This was Christmas Eve.
The waitress delivered the food. The waitress was just a kid, maybe just finished Form Five. She looked like she’s from the Interior, here in KK to earn some money, probably minimum wage at that. The customer—my dinner companion—immediately got upset. Wrong food or wrong-filled order: the pasta was not as-asked. With disdain dripping as thick as goo, the customer let the waitress have it: “How much training have you had? How long have your worked here? Do you know how to take an order?”

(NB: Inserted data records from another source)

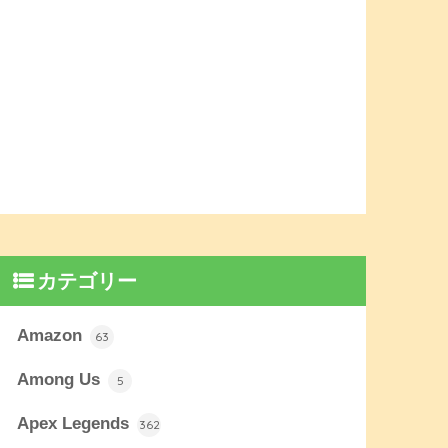
カテゴリー
Amazon
63
Among Us
5
Apex Legends
362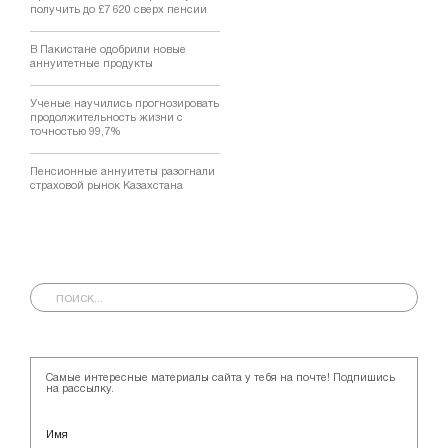
получить до £7 620 сверх пенсии
В Пакистане одобрили новые
аннуитетные продукты
Ученые научились прогнозировать
продолжительность жизни с
точностью 99,7%
Пенсионные аннуитеты разогнали
страховой рынок Казахстана
Самые интересные материалы сайта у тебя на почте! Подпишись
на рассылку.
Имя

Seemed like a kitchen mistake to me.
The food was returned…and came back wrong again: not the right salad oil. The anger intensified; the pontification prolonged; the rants tempias over to me: “I am not afraid of anyone”. Righteous dissatisfied customer started wagging a finger at the general direction of the kitchen chopping section. The kid stood and hovered at our table, quietly taking the barbs.
The food was returned a third time. I dreaded what was coming back from the kitchen. I looked at my plate. I have lost my appetite. I debated whether to eat my food. I have heard of stories of kitchen staff dicking with asshole customers’ orders. They gained their secret revenge by spitting on the food. Once, one guy told me he scooped drain water from outside the kitchen to “sauce” one cantankerous customer’s food.

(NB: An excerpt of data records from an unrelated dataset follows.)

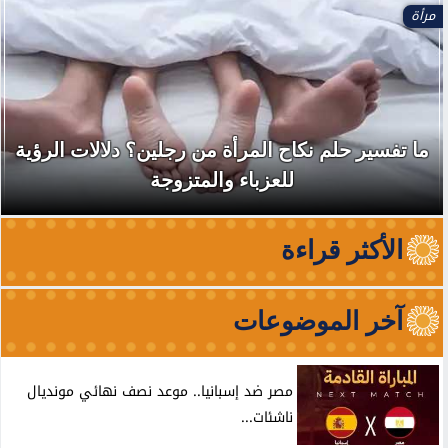
مرأة
ما تفسير حلم نكاح المرأة من رجلين؟ دلالات الرؤية
للعزباء والمتزوجة
الأكثر قراءة
آخر الموضوعات
مصر ضد إسبانيا.. موعد نصف نهائي مونديال
ناشئات...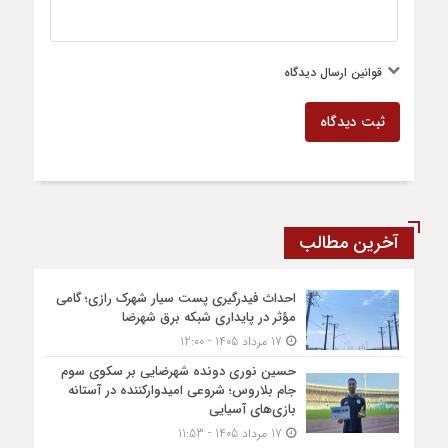
قوانین ارسال دیدگاه
ثبت دیدگاه
آخرین مطالب
احداث فیدرگیری پست سیار شهرک رازی؛ گامی
مؤثر در پایداری شبکه برق شهرضا
17 مرداد 1405 - 12:00
حسین نوری دونده شهرضایی بر سکوی سوم
جام بلاروس؛ شروعی امیدوارکننده در آستانه
بازی‌های آسیایی
17 مرداد 1405 - 11:53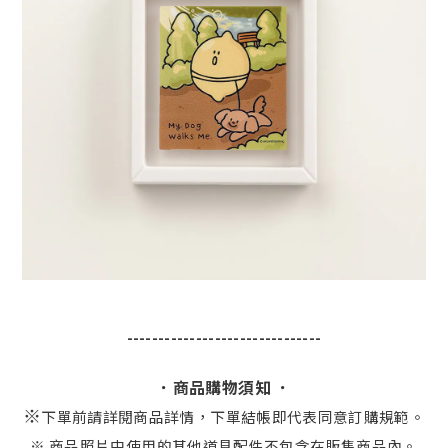
-------------------------------
．商品購物須知 ．
※
下單前請詳閱商品詳情，下單結帳即代表同意訂購規範。
※ 商品照片中使用的其他道具配件不包含在販售商品內。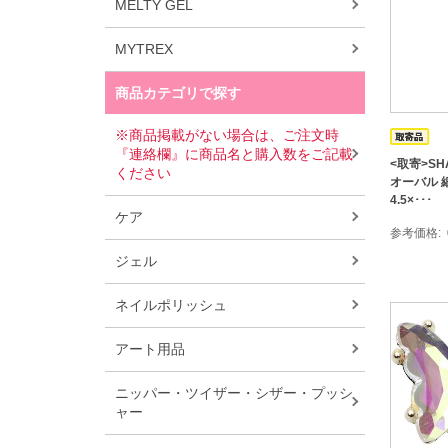
MELTY GEL
MYTREX
商品カテゴリで探す
※商品掲載がない場合は、ご注文時
『連絡欄』に商品名と購入数をご記載
<取寄>SH
ください
オーバル 
4.5×･･･
ケア
参考価格
ジェル
ネイルポリッシュ
アート用品
ニッパー・ツイザー・シザー・プッシ
ャー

One time or another, we are all guilty of squeezing the maximum self-righteous juice when we know we are absolutely right, and someone conversely is wrong. Most times, things are shades of grey…debatable and uncertain, but when we know we are right, there is the temptation to be self-righteous and feel entitled. And so, we feel we are in every sense justified to knock the wrong to a thousand pieces. To, in a manner of speaking, cut them to size. To be like God for once: infallible, and so what the heck, let me ride this wrath to the maximum. Perhaps, unconsciously hoarding the wins, for the opportunity may not come again.
We finished the dinner. I paid the bill. (Did I say I actually paid the bill?) We walked out of the door and so did the darkness. The customer was still hitting the upset thread mill on maximum gear: “You know, I am not afraid of anyone; I will tell them my piece of mind anytime.” Right.
Oh, to be self-righteous and angry, or to be magnanimous and happy? To forgive and look forward, for tomorrow is Christmas. Hark now, hear, the angels are not singing right now.